Stonecoast Writing for Social Change Project
Stonecoast has added new focus to the core curriculum: Writing for Social Change.
The goal of the Writing for Social Change project is to create opportunities for the Stonecoast community to use their passion and skills in writing and reading to create social change locally and globally by:
- Collecting and sharing our stories about empowering the vulnerable members of our communities
- Sharing resources for getting involved with writing-related social change activism
- Deepening the commitment to writing for social change in the MFA curriculum by offering ongoing residency seminars, workshops, and readings, facilitating third semester projects and internships for social change, and preparing writers for careers with underserved communities
Stonecoast and members of the Stonecoast Community are already making an impact on the world around them.

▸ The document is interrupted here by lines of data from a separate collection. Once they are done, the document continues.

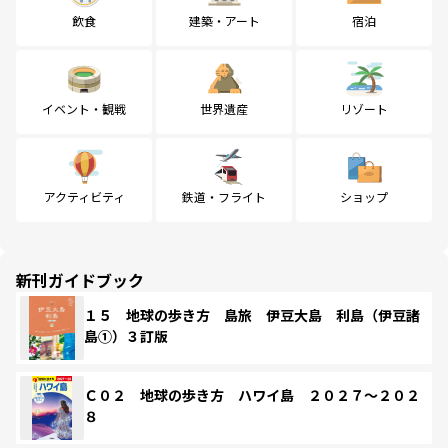
飲食
建築・アート
宿泊
イベント・観戦
世界遺産
リゾート
アクティビティ
鉄道・フライト
ショップ
新刊ガイドブック
１５ 地球の歩き方 島旅 伊豆大島 利島（伊豆諸
島①）３訂版
Ｃ０２ 地球の歩き方 ハワイ島 ２０２７～２０２
８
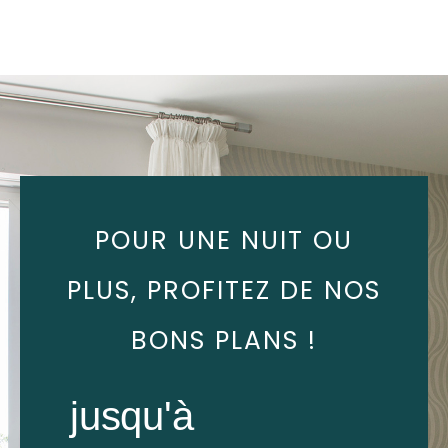
POUR UNE NUIT OU
PLUS, PROFITEZ DE NOS
BONS PLANS !
jusqu'à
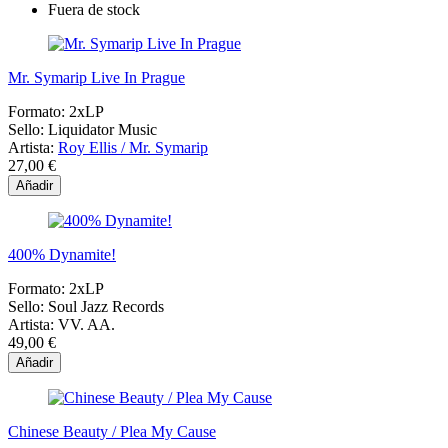
Fuera de stock
Mr. Symarip Live In Prague
Formato:
2xLP
Sello:
Liquidator Music
Artista:
Roy Ellis / Mr. Symarip
27,00 €
Añadir
400% Dynamite!
Formato:
2xLP
Sello:
Soul Jazz Records
Artista:
VV. AA.
49,00 €
Añadir
Chinese Beauty / Plea My Cause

Stonecoast has partnered with organizations and coordinated events in support of social change issues:
-In partnership with The Maine Freedom Trails, Stonecoast helped to present Weaving History and Literature: The African American Oral and Written Tradition, the opening event of the 1st Anniversary of the Portland Freedom Trail.
-With the local chapter of the NAACP and USM’s Gender studies program, Stonecoast co-organized a Women’s History Month program that was held for female inmates at the Maine Correctional Center. The program included poetry readings by a Stonecoast alum and inmates from the Center.
Stonecoast Community members are also participating in initiatives to affect social change:
Linda Kobert, student: I share my love of scribbling words on paper with homeless people in Charlottesville, Virginia. As a volunteer with PACEM (People and Congregations Engaged in Ministry), a seasonal emergency homeless shelter,I strive to help less fortunate individuals find their voice and tell their stories. This is a one-woman grassroots effort. I set up shop in the dining room of the local day shelter every Thursday morning, bringing notebooks, pens, and a box of writing prompts, and invite whoever happens to be there to sit and write with me. It’s never a consistent group—homeless people are, by definition, transient. But after showing up every week for more than a year and a half, people have come to know what I’m about, and some have started to look forward to writing. I do this because I think it matters. It makes a difference when people can express themselves, when they have the chance to tell the world their story. I think this is especially true for homeless people, and I want to give these folks that chance.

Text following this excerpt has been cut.